# Problem to work on
Each line from the one containing "NewSicilia TV" to the end of the data must be copied exactly, the first and last included; no other lines and no pictures belong in the copy.

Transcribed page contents
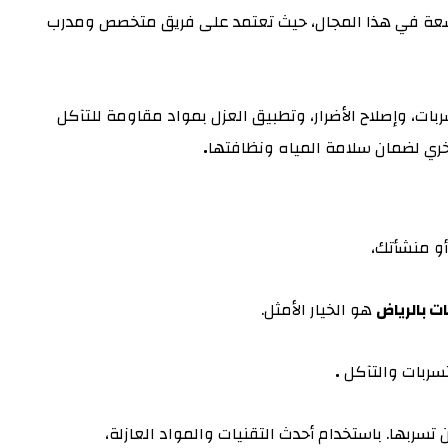
لواسعة في هذا المجال، حيث تعتمد على فريق متخصص ومدرب
ت، وإصلاح الأضرار، وتطبيق العزل بمواد مقاومة للتآكل
اخري لضمان سلامة المياه ونظافتها
.
أو منشأتك،
ات بالرياض
هو الخيار الأمثل.
تسربات والتآكل
.
تسربها. باستخدام أحدث التقنيات والمواد العازلة،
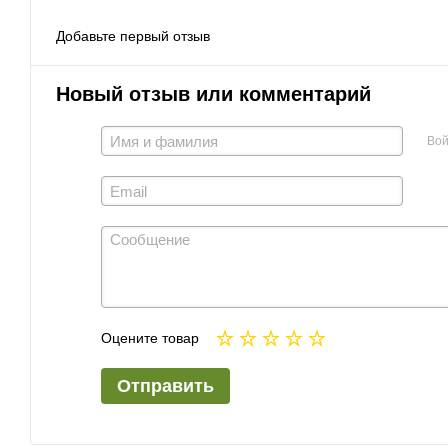
Добавьте первый отзыв
Новый отзыв или комментарий
Вой
Оцените товар
Отправить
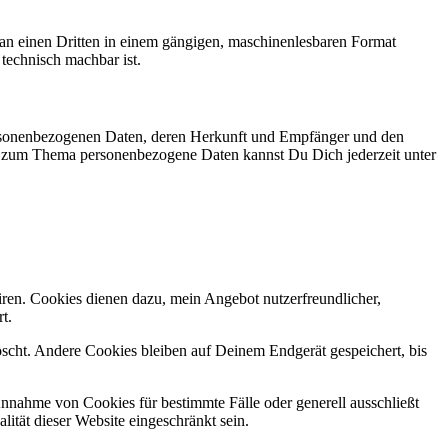
r an einen Dritten in einem gängigen, maschinenlesbaren Format
 technisch machbar ist.
personenbezogenen Daten, deren Herkunft und Empfänger und den
n zum Thema personenbezogene Daten kannst Du Dich jederzeit unter
ren. Cookies dienen dazu, mein Angebot nutzerfreundlicher,
t.
cht. Andere Cookies bleiben auf Deinem Endgerät gespeichert, bis
Annahme von Cookies für bestimmte Fälle oder generell ausschließt
ität dieser Website eingeschränkt sein.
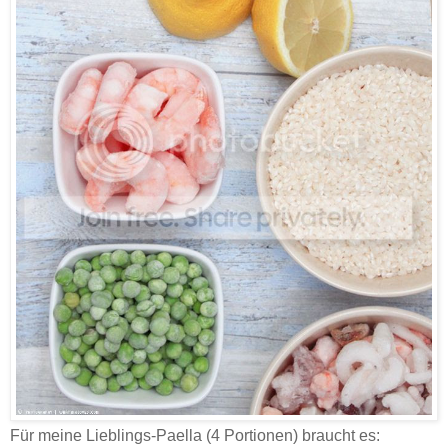
Für meine Lieblings-Paella (4 Portionen) braucht es:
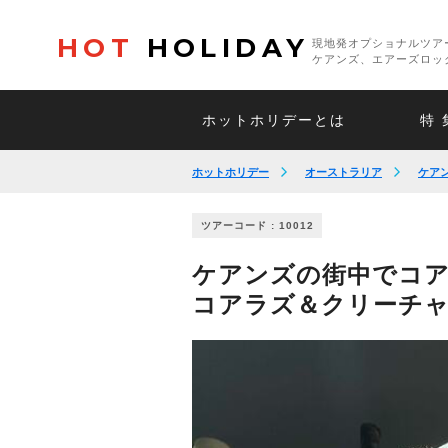
HOT
HOLIDAY
現地発オプショナルツア
ケアンズ、エアーズロッ
ホットホリデーとは
特 
ホットホリデー
オーストラリア
ケア
ツアーコード : 10012
ケアンズの街中でコ
コアラズ＆クリーチャ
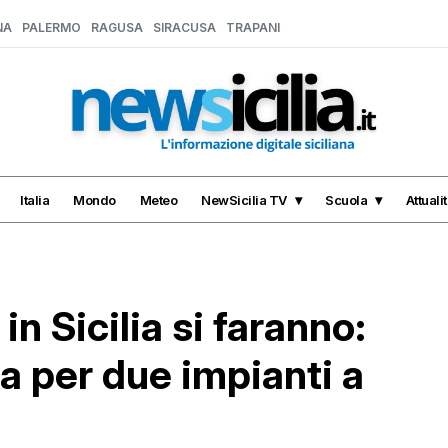
NA
PALERMO
RAGUSA
SIRACUSA
TRAPANI
Italia
Mondo
Meteo
NewSicilia TV
Scuola
Attuali
in Sicilia si faranno:
ia per due impianti a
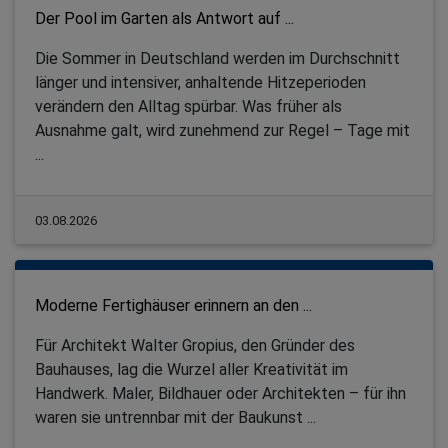
Der Pool im Garten als Antwort auf ...
Die Sommer in Deutschland werden im Durchschnitt
länger und intensiver, anhaltende Hitzeperioden
verändern den Alltag spürbar. Was früher als
Ausnahme galt, wird zunehmend zur Regel – Tage mit
...
03.08.2026
Moderne Fertighäuser erinnern an den ...
Für Architekt Walter Gropius, den Gründer des
Bauhauses, lag die Wurzel aller Kreativität im
Handwerk. Maler, Bildhauer oder Architekten – für ihn
waren sie untrennbar mit der Baukunst ...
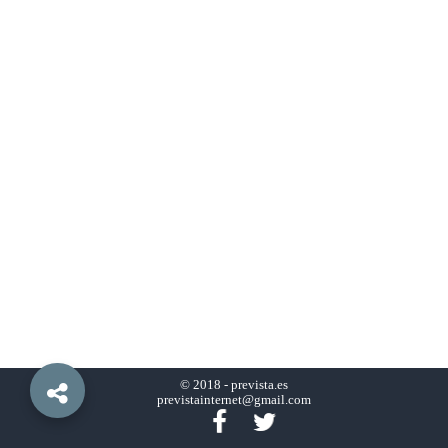
© 2018 -
prevista.es
previstainternet@gmail.com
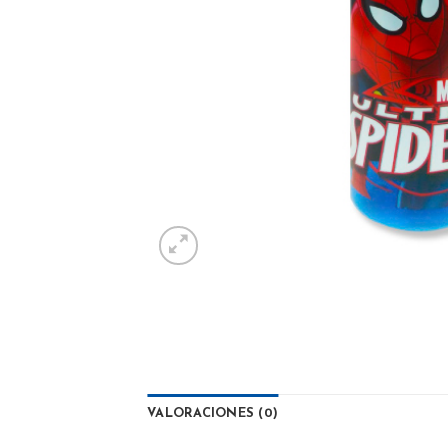
VALORACIONES (0)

# Problem solution
NewSicilia TV
Scuola
Attuali
in Sicilia si faranno:
ia per due impianti a
Der Pool im Garten als Antwort auf ...
Die Sommer in Deutschland werden im Durchschnitt
länger und intensiver, anhaltende Hitzeperioden
verändern den Alltag spürbar. Was früher als
Ausnahme galt, wird zunehmend zur Regel – Tage mit
...
03.08.2026
Moderne Fertighäuser erinnern an den ...
Für Architekt Walter Gropius, den Gründer des
Bauhauses, lag die Wurzel aller Kreativität im
Handwerk. Maler, Bildhauer oder Architekten – für ihn
waren sie untrennbar mit der Baukunst ...
© 2018 -
prevista.es
previstainternet@gmail.com
VALORACIONES (0)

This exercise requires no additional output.